**DATA FOR THIS TASK:**

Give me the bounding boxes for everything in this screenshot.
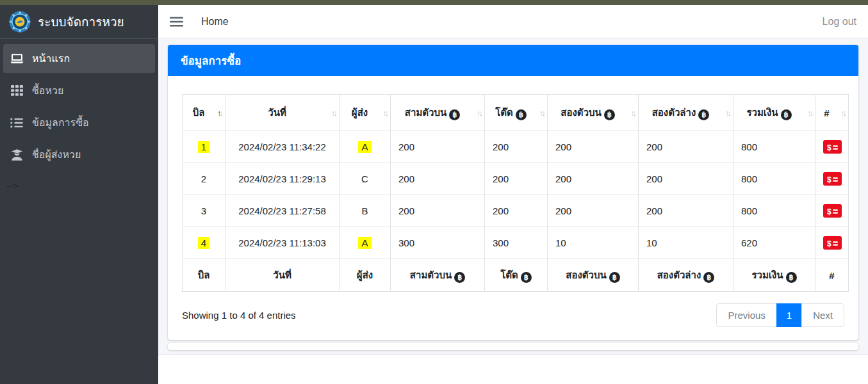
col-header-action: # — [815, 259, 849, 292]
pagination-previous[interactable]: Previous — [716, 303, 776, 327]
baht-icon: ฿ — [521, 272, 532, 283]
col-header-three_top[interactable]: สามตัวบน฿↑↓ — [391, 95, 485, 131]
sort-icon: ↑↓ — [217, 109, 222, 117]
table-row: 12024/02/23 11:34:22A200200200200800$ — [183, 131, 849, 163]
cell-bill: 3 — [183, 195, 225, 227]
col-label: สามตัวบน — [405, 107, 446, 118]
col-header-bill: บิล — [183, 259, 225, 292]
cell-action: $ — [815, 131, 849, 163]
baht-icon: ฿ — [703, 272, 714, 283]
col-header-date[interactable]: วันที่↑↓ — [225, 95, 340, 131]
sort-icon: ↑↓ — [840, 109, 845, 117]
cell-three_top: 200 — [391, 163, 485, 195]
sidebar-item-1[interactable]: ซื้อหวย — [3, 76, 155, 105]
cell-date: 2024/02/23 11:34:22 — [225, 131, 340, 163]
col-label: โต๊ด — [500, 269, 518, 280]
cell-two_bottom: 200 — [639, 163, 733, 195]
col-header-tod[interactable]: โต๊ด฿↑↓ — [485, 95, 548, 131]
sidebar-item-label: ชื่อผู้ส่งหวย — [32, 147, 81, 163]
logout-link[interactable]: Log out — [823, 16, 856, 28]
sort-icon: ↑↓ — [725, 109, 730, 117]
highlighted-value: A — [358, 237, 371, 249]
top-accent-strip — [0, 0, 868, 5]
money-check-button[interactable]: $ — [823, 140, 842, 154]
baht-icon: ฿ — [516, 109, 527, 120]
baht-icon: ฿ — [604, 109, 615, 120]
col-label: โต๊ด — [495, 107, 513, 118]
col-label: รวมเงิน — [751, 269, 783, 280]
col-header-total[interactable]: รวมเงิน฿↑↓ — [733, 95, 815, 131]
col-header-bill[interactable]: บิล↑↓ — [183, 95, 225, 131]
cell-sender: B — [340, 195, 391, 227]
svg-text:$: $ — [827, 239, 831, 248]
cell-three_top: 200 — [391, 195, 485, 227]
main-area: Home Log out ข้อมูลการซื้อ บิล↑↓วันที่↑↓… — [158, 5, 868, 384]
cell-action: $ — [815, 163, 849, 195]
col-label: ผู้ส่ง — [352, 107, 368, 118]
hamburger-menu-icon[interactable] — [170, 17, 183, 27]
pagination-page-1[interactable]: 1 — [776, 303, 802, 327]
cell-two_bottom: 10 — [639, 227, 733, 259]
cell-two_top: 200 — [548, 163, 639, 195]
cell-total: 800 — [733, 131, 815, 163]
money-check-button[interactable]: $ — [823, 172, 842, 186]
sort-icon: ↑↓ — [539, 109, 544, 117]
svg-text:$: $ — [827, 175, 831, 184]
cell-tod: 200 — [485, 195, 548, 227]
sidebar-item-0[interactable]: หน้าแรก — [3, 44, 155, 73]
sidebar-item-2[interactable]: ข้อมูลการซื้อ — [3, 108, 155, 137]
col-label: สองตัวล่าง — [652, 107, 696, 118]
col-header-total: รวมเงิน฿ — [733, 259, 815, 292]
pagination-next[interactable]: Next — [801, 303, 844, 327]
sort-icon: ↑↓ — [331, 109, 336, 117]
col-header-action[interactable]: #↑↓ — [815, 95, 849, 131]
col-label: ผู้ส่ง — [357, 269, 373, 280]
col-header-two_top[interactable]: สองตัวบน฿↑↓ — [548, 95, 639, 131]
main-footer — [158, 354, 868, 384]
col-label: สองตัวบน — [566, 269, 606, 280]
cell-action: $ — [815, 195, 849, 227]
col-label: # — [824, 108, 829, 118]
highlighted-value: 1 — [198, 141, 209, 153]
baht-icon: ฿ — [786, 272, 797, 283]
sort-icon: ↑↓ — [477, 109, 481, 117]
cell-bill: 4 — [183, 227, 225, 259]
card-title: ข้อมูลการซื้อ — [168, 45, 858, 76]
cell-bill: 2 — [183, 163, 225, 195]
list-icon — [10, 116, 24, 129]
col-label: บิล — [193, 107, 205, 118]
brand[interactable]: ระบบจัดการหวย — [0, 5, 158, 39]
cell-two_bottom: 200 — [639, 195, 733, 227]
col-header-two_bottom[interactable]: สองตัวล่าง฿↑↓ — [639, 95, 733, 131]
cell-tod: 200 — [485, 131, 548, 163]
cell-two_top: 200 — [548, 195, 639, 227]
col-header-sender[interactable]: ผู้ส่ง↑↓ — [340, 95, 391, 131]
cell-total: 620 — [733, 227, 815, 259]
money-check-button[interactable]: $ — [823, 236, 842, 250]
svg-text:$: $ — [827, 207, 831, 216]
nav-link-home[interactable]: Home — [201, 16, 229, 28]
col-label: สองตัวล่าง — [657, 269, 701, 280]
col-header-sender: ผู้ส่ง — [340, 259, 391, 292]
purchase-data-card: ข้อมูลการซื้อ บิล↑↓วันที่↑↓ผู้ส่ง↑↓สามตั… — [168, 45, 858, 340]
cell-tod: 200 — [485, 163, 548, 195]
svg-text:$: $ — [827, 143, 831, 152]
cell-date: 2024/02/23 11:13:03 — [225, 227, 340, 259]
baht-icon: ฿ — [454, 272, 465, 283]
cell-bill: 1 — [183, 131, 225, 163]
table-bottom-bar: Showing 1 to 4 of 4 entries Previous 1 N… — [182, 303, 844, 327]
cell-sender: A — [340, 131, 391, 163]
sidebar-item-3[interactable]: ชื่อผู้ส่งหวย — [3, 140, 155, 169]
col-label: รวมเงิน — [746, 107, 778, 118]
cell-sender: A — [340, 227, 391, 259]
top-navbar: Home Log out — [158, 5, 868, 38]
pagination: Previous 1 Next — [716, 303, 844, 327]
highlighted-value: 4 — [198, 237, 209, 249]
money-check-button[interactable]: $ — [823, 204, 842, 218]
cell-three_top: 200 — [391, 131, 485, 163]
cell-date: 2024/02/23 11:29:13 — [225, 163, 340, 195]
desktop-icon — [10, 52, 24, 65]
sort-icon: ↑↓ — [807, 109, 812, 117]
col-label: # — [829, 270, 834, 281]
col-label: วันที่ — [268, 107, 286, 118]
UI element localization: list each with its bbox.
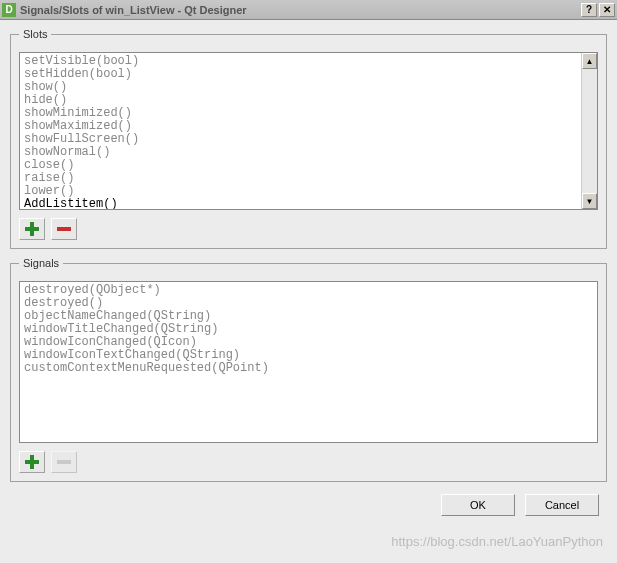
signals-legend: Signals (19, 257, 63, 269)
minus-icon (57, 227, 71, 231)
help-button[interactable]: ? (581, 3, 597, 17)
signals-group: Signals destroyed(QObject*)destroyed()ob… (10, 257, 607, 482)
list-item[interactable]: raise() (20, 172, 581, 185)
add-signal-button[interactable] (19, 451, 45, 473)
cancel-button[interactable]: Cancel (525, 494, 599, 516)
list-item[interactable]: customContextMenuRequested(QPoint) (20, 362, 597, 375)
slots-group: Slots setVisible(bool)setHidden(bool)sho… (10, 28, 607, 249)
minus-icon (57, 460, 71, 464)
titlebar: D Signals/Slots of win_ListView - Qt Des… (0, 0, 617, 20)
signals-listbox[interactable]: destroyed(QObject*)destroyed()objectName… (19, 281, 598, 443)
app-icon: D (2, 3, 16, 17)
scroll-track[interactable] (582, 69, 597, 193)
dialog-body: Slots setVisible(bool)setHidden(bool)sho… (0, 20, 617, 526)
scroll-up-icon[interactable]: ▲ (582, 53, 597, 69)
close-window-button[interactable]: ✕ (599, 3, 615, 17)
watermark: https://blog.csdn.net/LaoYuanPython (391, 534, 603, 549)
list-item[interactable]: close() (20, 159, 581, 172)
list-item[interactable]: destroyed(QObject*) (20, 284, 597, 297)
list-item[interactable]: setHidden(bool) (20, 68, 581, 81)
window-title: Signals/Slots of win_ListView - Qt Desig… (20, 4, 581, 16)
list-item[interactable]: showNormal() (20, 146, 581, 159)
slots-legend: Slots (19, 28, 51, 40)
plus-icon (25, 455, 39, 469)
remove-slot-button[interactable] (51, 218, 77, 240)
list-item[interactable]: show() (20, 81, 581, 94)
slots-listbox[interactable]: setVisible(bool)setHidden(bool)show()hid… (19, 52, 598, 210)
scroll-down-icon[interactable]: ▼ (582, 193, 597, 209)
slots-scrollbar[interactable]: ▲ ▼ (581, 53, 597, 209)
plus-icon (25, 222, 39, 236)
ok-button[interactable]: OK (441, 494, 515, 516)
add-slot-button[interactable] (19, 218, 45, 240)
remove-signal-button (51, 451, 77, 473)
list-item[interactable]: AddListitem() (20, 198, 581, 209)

**WHAT IS REQUIRED:**
Copy every line of the material in which the word "group" occurs.

**FINISHED EXERCISE:**
signals-group: Signals destroyed(QObject*)destroyed()ob… (10, 257, 607, 482)
slots-group: Slots setVisible(bool)setHidden(bool)sho… (10, 28, 607, 249)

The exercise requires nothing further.